Justice: L'Assemblée approuve le principe des portables «mouchards»

  • Les députés ont donné leur feu vert à une disposition permettant d'activer à distance des téléphones portables pour écouter et filmer à leur insu des personnes
  • Les députés du camp présidentiel, de LR et du RN ont voté pour, ceux de la Nupes ont voté contre, comme le président du groupe Liot, Bertrand Pancher

PARIS: Les députés ont donné leur feu vert à une disposition sensible du projet de loi justice d'Eric Dupond-Moretti : la possibilité d'activer à distance des téléphones portables pour écouter et filmer à leur insu des personnes visées dans certaines enquêtes.

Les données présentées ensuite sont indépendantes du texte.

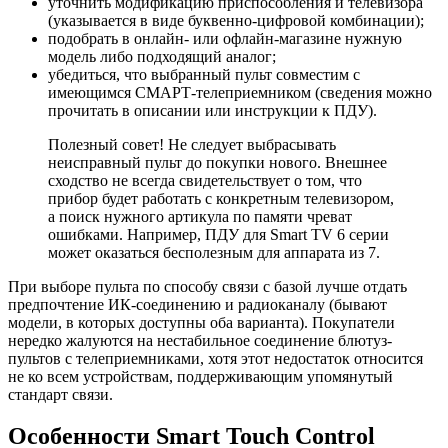
уточнить модификацию приспособления и телевизора
(указывается в виде буквенно-цифровой комбинации);
подобрать в онлайн- или офлайн-магазине нужную
модель либо подходящий аналог;
убедиться, что выбранный пульт совместим с
имеющимся СМАРТ-телеприемником (сведения можно
прочитать в описании или инструкции к ПДУ).
Полезный совет! Не следует выбрасывать
неисправный пульт до покупки нового. Внешнее
сходство не всегда свидетельствует о том, что
прибор будет работать с конкретным телевизором,
а поиск нужного артикула по памяти чреват
ошибками. Например, ПДУ для Smart TV 6 серии
может оказаться бесполезным для аппарата из 7.
При выборе пульта по способу связи с базой лучше отдать
предпочтение ИК-соединению и радиоканалу (бывают
модели, в которых доступны оба варианта). Покупатели
нередко жалуются на нестабильное соединение блютуз-
пультов с телеприемниками, хотя этот недостаток относится
не ко всем устройствам, поддерживающим упомянутый
стандарт связи.
Особенности Smart Touch Control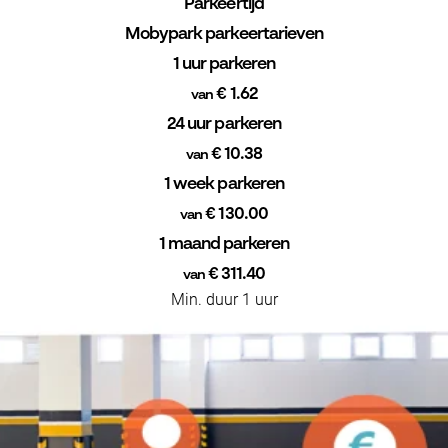
Parkeertijd
Mobypark parkeertarieven
1 uur parkeren
€ 1.62
van
24 uur parkeren
€ 10.38
van
1 week parkeren
€ 130.00
van
1 maand parkeren
€ 311.40
van
Min. duur 1 uur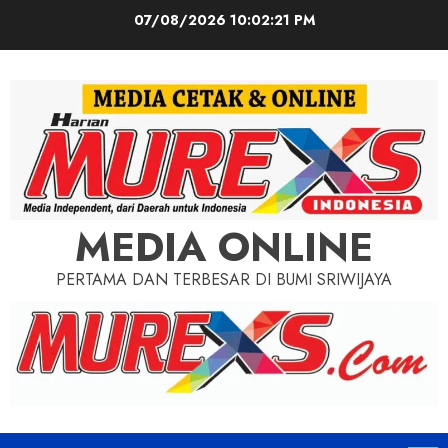
Skip
07/08/2026
10:02:23 PM
to
content
MEDIA ONLINE
PERTAMA DAN TERBESAR DI BUMI SRIWIJAYA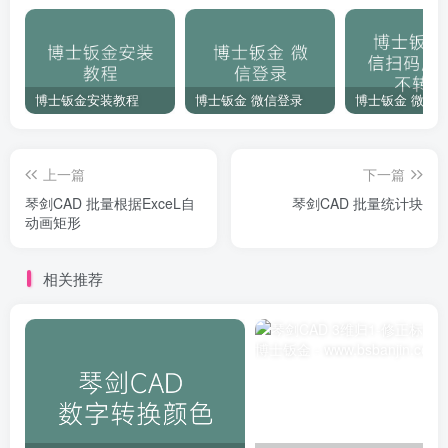
博士钣金安装教程
博士钣金 微信登录
上一篇
下一篇
琴剑CAD 批量根据ExceL自
琴剑CAD 批量统计块
动画矩形
相关推荐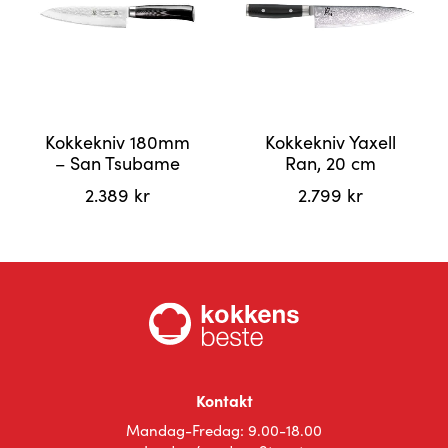
Kokkekniv 180mm
Kokkekniv Yaxell
– San Tsubame
Ran, 20 cm
2.389
kr
2.799
kr
Kontakt
Mandag-Fredag: 9.00-18.00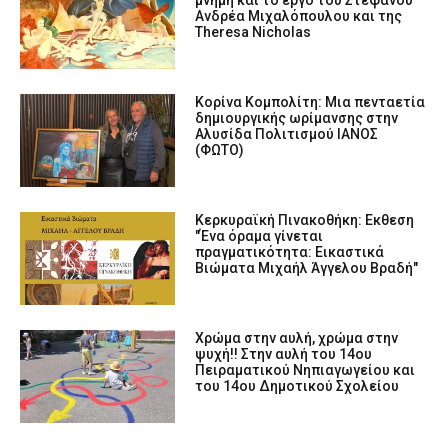
Ανδρέα Μιχαλόπουλου και της
Theresa Nicholas
Κορίνα Κομπολίτη: Μια πενταετία
δημιουργικής ωρίμανσης στην
Αλυσίδα Πολιτισμού ΙΑΝΟΣ
(ΦΩΤΟ)
Κερκυραϊκή Πινακοθήκη: Εκθεση
"Ένα όραμα γίνεται
πραγματικότητα: Εικαστικά
Βιώματα Μιχαήλ Άγγελου Βραδή"
Χρώμα στην αυλή, χρώμα στην
ψυχή!! Στην αυλή του 14ου
Πειραματικού Νηπιαγωγείου και
του 14ου Δημοτικού Σχολείου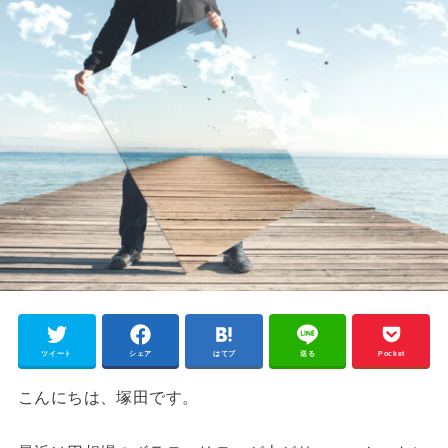
ツイート
シェア
はてブ
送る
Pocket
こんにちは、塚田です。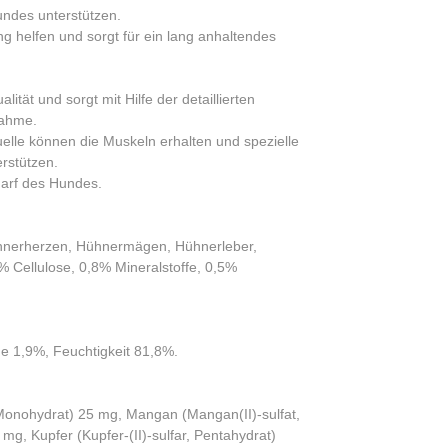
undes unterstützen.
g helfen und sorgt für ein lang anhaltendes
lität und sorgt mit Hilfe der detaillierten
nahme.
uelle können die Muskeln erhalten und spezielle
rstützen.
darf des Hundes.
ühnerherzen, Hühnermägen, Hühnerleber,
 Cellulose, 0,8% Mineralstoffe, 0,5%
e 1,9%, Feuchtigkeit 81,8%.
t, Monohydrat) 25 mg, Mangan (Mangan(II)-sulfat,
mg, Kupfer (Kupfer-(II)-sulfar, Pentahydrat)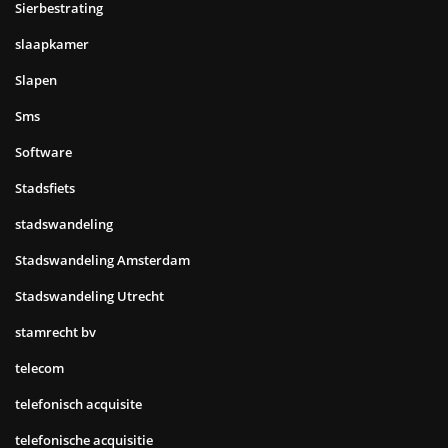
Sierbestrating
slaapkamer
Slapen
Sms
Software
Stadsfiets
stadswandeling
Stadswandeling Amsterdam
Stadswandeling Utrecht
stamrecht bv
telecom
telefonisch acquisite
telefonische acquisitie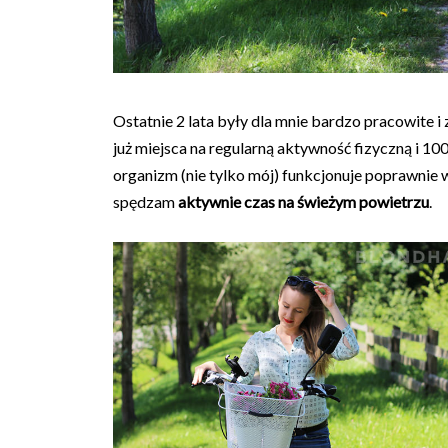
Ostatnie 2 lata były dla mnie bardzo pracowite i 
już miejsca na regularną aktywność fizyczną i 1
organizm (nie tylko mój) funkcjonuje poprawnie 
spędzam
aktywnie czas na świeżym powietrzu
.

"Pente très dangereuse" ou "adaptation technologique" ? Une majorité de l'Assemblée a en tout cas approuvé l'article qui porte cette mesure, par 80 voix contre 24.

Les députés du camp présidentiel, de LR et du RN ont voté pour. Ceux de la Nupes ont voté contre, comme le président du groupe Liot, Bertrand Pancher.

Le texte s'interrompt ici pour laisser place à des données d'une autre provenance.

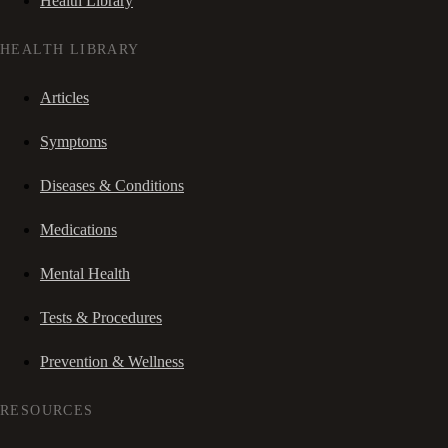
Health Library
HEALTH LIBRARY
Articles
Symptoms
Diseases & Conditions
Medications
Mental Health
Tests & Procedures
Prevention & Wellness
RESOURCES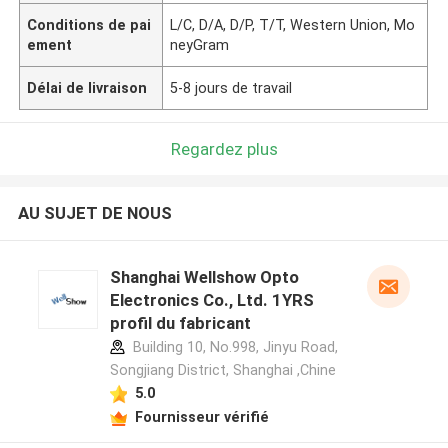
Conditions de pai
L/C, D/A, D/P, T/T, Western Union, Mo
ement
neyGram
Délai de livraison
5-8 jours de travail
Regardez plus
AU SUJET DE NOUS
Shanghai Wellshow Opto
Electronics Co., Ltd. 1YRS
profil du fabricant
Building 10, No.998, Jinyu Road,
Songjiang District, Shanghai ,Chine
5.0
Fournisseur vérifié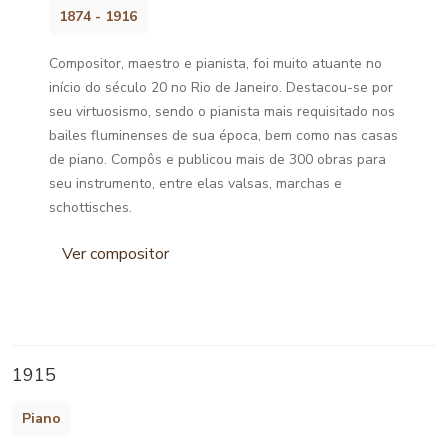
1874 - 1916
Compositor, maestro e pianista, foi muito atuante no
início do século 20 no Rio de Janeiro. Destacou-se por
seu virtuosismo, sendo o pianista mais requisitado nos
bailes fluminenses de sua época, bem como nas casas
de piano. Compôs e publicou mais de 300 obras para
seu instrumento, entre elas valsas, marchas e
schottisches.
Ver compositor
1915
Piano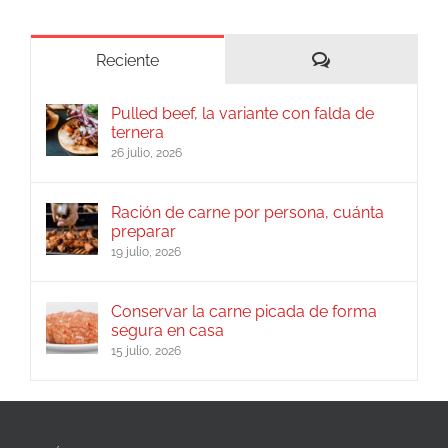
Comentarios
Reciente
Pulled beef, la variante con falda de
ternera
26 julio, 2026
Ración de carne por persona, cuánta
preparar
19 julio, 2026
Conservar la carne picada de forma
segura en casa
15 julio, 2026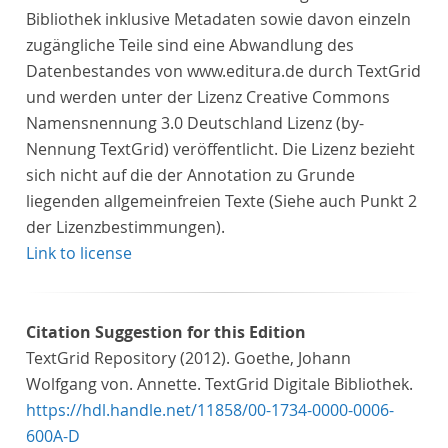
Bibliothek inklusive Metadaten sowie davon einzeln
zugängliche Teile sind eine Abwandlung des
Datenbestandes von www.editura.de durch TextGrid
und werden unter der Lizenz Creative Commons
Namensnennung 3.0 Deutschland Lizenz (by-
Nennung TextGrid) veröffentlicht. Die Lizenz bezieht
sich nicht auf die der Annotation zu Grunde
liegenden allgemeinfreien Texte (Siehe auch Punkt 2
der Lizenzbestimmungen).
Link to license
Citation Suggestion for this Edition
TextGrid Repository (2012). Goethe, Johann
Wolfgang von. Annette. TextGrid Digitale Bibliothek.
https://hdl.handle.net/11858/00-1734-0000-0006-
600A-D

L'article permet l'activation à distance de téléphones portables, ordinateurs et autres objets connectés dans deux cas distincts.

Le premier dispositif autorise la géolocalisation pour suivre en temps réel les déplacements de personnes visées dans le cadre d'une enquête pour crime ou délit puni d'au moins cinq ans d'emprisonnement. Le Sénat voulait circonscrire cette mesure aux crimes et délits passibles de dix ans d'emprisonnement, mais l'Assemblée est revenue à la version du gouvernement.

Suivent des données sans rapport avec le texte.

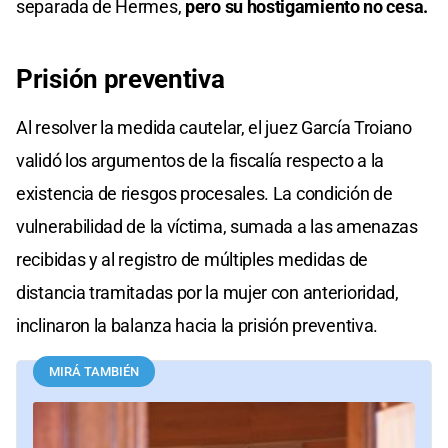
separada de Hermes,
pero su hostigamiento no cesa.
Prisión preventiva
Al resolver la medida cautelar, el juez García Troiano
validó los argumentos de la fiscalía respecto a la
existencia de riesgos procesales. La condición de
vulnerabilidad de la víctima, sumada a las amenazas
recibidas y al registro de múltiples medidas de
distancia tramitadas por la mujer con anterioridad,
inclinaron la balanza hacia la prisión preventiva.
MIRÁ TAMBIÉN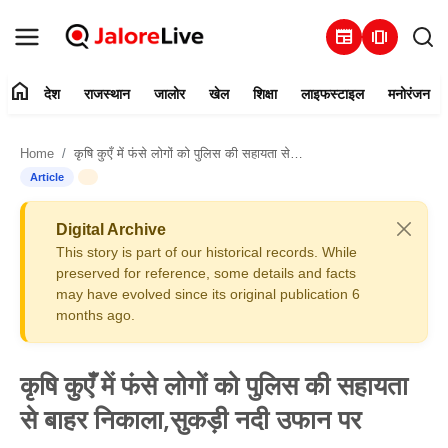
newspaper
amp_stories
home
देश
राजस्थान
जालोर
खेल
शिक्षा
लाइफस्टाइल
मनोरंजन
हमारे बारे में
Home
कृषि कुएँ में फंसे लोगों को पुलिस की सहायता से बाहर निकाला,सुकड़ी नदी उफान पर
संपर्क करें
Article
देश
Digital Archive
This story is part of our historical records. While
राजस्थान
preserved for reference, some details and facts
may have evolved since its original publication 6
months ago.
जालोर
खेल
कृषि कुएँ में फंसे लोगों को पुलिस की सहायता
से बाहर निकाला,सुकड़ी नदी उफान पर
शिक्षा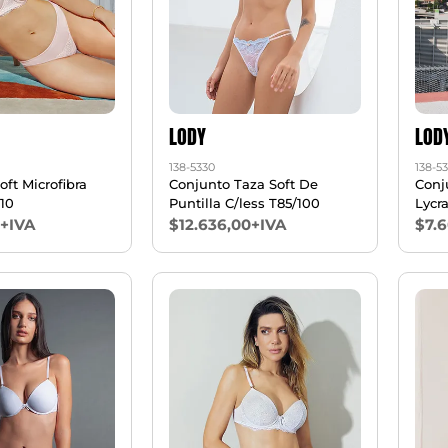
LODY
LOD
138-5330
138-5
oft Microfibra
Conjunto Taza Soft De
Conj
110
Puntilla C/less T85/100
Lycra
0+IVA
$12.636,00+IVA
$7.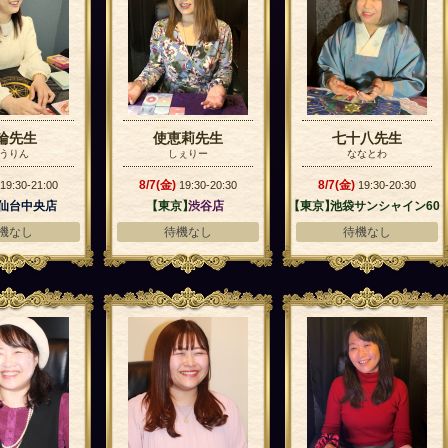
輪先生
使恵莉先生
七十八先生
うりん
しぇりー
ななとわ
8/7(金)
8/7(金)
19:30-21:00
19:30-20:30
19:30-20:30
】
仙台中央店
【東京】
渋谷店
【東京】
池袋サンシャイン60
通り店
機なし
待機なし
待機なし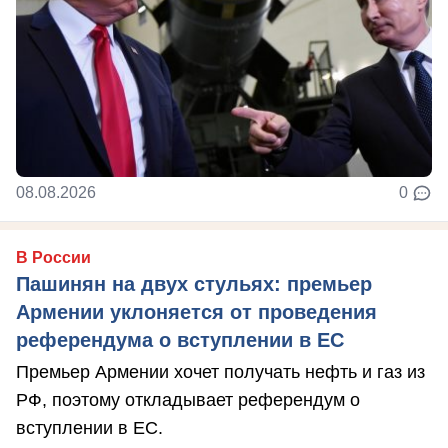
08.08.2026
0
В России
Пашинян на двух стульях: премьер
Армении уклоняется от проведения
референдума о вступлении в ЕС
Премьер Армении хочет получать нефть и газ из
РФ, поэтому откладывает референдум о
вступлении в ЕС.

Le second volet permet de capter à distance son et image de personnes visées cette fois dans des affaires de terrorisme ainsi que de délinquance et criminel organisé. La captation concerne seulement "des dizaines d'affaires par an", insiste Eric Dupond-Moretti.

La gauche est vent debout contre ces dispositions "d'intrusion dans la vie privée", LFI évoquant une "dérive autoritaire" et rappelant les critiques d'avocats ou d'ONG.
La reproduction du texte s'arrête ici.